14: br100: <BROADCAST,MULTICAST,UP,LOWER_UP> mtu 1500 qdisc noqueue state UP group default qlen 1000
    link/ether xx:xx:xx:xx:xx:xx brd ff:ff:ff:ff:ff:ff
    inet 192.168.100.3/24 brd 192.168.100.255 scope global br100
       valid_lft forever preferred_lft forever
    inet6 fe80:xxxxxxxx/64 scope link 
       valid_lft forever preferred_lft forever
...
(ommited output)

 
You may check that, even that those floating IP addresses are not part of /etc/network/interfaces file, they actually work, by pinging them.
The master will claim be that addresses endpoint, and take over any traffic arriving towards it.

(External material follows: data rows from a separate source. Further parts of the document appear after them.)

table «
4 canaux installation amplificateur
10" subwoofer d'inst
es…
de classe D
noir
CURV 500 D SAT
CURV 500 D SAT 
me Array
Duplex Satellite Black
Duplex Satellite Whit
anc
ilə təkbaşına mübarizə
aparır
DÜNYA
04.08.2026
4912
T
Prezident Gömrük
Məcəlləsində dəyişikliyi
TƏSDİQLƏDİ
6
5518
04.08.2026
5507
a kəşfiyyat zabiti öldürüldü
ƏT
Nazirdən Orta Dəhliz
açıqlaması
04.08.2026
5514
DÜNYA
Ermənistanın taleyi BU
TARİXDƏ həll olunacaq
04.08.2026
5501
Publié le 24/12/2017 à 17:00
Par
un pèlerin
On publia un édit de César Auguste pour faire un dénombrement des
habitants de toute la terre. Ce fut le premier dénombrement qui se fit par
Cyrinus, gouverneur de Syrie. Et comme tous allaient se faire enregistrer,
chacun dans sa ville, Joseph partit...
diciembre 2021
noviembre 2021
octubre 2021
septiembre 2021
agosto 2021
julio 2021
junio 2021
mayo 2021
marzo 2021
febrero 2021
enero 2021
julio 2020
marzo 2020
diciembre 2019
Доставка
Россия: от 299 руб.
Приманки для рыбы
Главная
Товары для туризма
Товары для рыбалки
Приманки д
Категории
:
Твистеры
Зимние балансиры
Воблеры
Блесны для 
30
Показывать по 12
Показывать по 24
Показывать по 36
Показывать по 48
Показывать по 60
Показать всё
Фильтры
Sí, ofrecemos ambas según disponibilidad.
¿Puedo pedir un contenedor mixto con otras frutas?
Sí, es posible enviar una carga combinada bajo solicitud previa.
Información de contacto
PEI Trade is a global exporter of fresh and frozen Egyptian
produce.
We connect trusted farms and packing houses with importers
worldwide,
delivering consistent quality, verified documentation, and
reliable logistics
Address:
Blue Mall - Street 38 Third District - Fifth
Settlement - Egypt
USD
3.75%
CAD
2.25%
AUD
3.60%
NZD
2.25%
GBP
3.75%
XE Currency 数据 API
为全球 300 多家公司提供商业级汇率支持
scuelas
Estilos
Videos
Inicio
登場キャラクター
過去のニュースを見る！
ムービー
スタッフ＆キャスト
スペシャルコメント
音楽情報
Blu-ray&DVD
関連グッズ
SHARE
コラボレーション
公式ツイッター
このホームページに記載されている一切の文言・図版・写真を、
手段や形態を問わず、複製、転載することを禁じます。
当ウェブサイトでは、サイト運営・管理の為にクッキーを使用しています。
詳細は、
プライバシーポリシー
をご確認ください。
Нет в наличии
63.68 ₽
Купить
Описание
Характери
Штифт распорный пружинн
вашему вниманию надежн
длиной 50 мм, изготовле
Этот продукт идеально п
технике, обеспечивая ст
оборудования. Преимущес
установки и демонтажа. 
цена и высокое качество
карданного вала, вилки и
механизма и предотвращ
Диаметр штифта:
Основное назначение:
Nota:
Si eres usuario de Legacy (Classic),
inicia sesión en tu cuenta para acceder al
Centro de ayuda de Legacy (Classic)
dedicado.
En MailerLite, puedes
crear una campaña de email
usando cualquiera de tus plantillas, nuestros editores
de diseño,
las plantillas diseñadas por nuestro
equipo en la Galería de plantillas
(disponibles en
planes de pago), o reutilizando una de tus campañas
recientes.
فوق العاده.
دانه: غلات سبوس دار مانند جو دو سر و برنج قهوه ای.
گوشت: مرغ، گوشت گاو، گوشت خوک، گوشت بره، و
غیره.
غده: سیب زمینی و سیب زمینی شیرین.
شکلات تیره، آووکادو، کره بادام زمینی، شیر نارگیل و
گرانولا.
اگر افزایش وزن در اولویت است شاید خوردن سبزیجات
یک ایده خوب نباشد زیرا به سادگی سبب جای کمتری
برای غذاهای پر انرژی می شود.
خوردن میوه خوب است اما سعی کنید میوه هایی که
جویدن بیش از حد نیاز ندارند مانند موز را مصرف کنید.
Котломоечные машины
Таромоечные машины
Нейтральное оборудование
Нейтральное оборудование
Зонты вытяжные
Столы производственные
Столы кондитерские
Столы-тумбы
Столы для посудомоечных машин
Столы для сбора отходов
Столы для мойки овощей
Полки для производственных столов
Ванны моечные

root@router2:~# ping 192.168.100.254
PING 192.168.100.254 (192.168.100.254) 56(84) bytes of data.
64 bytes from 192.168.100.254: icmp_seq=1 ttl=64 time=21.4 ms
64 bytes from 192.168.100.254: icmp_seq=2 ttl=64 time=10.3 ms
64 bytes from 192.168.100.254: icmp_seq=3 ttl=64 time=10.3 ms
^C
--- 192.168.100.254 ping statistics ---
3 packets transmitted, 3 received, 0% packet loss, time 2002ms

 
You may reboot your master router/appliance and run 'ip a' on the slave/s and you'll see that as soon as the master goes down, the next top priority host takes over responding on the floating IP addresses!!!!

So... that's it!!! bye bye CARP ... hello VRRP!!!!!